Retype, character for character, the line containing "Image attached. Outline" along with each line after it through the end of the data, and only those.

START MATERIALS PROVIDED

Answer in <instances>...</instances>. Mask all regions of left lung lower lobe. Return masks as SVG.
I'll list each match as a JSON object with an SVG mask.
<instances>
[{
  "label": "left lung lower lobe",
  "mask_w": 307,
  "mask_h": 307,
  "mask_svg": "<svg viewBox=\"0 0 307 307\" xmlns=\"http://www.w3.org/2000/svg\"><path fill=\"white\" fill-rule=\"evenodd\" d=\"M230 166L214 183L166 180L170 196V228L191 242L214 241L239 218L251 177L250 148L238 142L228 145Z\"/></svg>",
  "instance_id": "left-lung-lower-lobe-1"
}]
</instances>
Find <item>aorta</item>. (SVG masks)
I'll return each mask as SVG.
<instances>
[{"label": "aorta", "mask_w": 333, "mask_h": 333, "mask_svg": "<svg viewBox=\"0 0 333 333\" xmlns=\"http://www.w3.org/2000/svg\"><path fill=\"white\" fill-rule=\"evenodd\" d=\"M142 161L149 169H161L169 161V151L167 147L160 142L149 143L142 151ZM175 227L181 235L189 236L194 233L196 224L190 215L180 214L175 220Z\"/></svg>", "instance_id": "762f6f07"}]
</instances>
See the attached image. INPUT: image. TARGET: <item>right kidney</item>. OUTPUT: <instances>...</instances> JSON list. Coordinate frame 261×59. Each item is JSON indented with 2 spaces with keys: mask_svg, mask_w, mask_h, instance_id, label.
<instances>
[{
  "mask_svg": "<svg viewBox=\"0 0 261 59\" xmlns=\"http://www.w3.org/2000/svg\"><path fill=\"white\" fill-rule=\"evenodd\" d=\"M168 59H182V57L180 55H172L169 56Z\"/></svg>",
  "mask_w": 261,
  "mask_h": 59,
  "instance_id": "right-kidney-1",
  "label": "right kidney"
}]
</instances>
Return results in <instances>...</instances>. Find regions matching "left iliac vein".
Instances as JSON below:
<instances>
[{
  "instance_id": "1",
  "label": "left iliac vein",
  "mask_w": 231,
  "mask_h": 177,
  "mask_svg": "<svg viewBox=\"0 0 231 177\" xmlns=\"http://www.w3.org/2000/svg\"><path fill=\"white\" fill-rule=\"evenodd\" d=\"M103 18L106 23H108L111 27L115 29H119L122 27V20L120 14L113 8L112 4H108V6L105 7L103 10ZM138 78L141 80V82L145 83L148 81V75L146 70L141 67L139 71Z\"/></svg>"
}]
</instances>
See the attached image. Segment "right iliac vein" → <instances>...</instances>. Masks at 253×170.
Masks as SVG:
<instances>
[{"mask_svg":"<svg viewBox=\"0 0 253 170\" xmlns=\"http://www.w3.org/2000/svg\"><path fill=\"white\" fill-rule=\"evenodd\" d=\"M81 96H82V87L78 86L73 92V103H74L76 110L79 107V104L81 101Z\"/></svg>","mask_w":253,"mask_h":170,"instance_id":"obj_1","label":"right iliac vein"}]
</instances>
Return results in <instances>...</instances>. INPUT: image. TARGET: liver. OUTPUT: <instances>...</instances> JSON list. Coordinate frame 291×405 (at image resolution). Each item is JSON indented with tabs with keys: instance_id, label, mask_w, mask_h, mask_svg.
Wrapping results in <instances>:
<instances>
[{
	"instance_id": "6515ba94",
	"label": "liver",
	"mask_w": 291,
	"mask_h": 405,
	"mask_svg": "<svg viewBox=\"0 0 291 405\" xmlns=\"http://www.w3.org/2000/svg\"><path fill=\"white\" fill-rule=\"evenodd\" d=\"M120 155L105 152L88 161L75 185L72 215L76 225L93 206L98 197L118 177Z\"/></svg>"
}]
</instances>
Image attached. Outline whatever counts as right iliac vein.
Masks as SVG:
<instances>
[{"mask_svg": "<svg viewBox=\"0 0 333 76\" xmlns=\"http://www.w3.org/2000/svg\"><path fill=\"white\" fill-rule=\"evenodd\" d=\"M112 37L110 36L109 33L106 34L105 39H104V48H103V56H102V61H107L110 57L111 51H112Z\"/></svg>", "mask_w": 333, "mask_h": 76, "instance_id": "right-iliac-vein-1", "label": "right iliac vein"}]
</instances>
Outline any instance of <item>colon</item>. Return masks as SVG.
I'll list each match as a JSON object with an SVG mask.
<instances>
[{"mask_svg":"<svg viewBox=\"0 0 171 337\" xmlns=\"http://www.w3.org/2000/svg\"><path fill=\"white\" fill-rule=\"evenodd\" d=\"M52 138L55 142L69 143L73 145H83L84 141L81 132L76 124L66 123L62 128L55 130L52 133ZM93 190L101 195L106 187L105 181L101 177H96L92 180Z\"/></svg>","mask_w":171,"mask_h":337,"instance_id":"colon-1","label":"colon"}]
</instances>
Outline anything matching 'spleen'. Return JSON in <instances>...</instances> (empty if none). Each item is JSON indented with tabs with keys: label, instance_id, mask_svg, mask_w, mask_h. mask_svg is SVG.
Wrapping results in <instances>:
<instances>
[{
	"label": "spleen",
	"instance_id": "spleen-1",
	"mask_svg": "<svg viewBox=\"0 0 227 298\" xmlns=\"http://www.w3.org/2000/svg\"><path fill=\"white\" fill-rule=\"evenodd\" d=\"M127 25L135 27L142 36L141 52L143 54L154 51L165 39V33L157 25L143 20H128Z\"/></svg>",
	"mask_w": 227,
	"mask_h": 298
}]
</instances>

END MATERIALS PROVIDED

RESPONSE TO THIS TASK:
Image attached. Outline whatever counts as right iliac vein.
Masks as SVG:
<instances>
[{"mask_svg": "<svg viewBox=\"0 0 333 76\" xmlns=\"http://www.w3.org/2000/svg\"><path fill=\"white\" fill-rule=\"evenodd\" d=\"M112 37L110 36L109 33L106 34L105 39H104V48H103V56H102V61H107L110 57L111 51H112Z\"/></svg>", "mask_w": 333, "mask_h": 76, "instance_id": "right-iliac-vein-1", "label": "right iliac vein"}]
</instances>
Outline any instance of <item>colon</item>. Return masks as SVG.
I'll list each match as a JSON object with an SVG mask.
<instances>
[{"mask_svg":"<svg viewBox=\"0 0 171 337\" xmlns=\"http://www.w3.org/2000/svg\"><path fill=\"white\" fill-rule=\"evenodd\" d=\"M52 138L55 142L69 143L73 145H83L84 141L81 132L76 124L66 123L62 128L55 130L52 133ZM93 190L101 195L106 187L105 181L101 177H96L92 180Z\"/></svg>","mask_w":171,"mask_h":337,"instance_id":"colon-1","label":"colon"}]
</instances>
Outline anything matching 'spleen'. Return JSON in <instances>...</instances> (empty if none). Each item is JSON indented with tabs with keys: label, instance_id, mask_svg, mask_w, mask_h. mask_svg is SVG.
Wrapping results in <instances>:
<instances>
[{
	"label": "spleen",
	"instance_id": "spleen-1",
	"mask_svg": "<svg viewBox=\"0 0 227 298\" xmlns=\"http://www.w3.org/2000/svg\"><path fill=\"white\" fill-rule=\"evenodd\" d=\"M127 25L135 27L142 36L141 52L143 54L154 51L165 39V33L157 25L143 20H128Z\"/></svg>",
	"mask_w": 227,
	"mask_h": 298
}]
</instances>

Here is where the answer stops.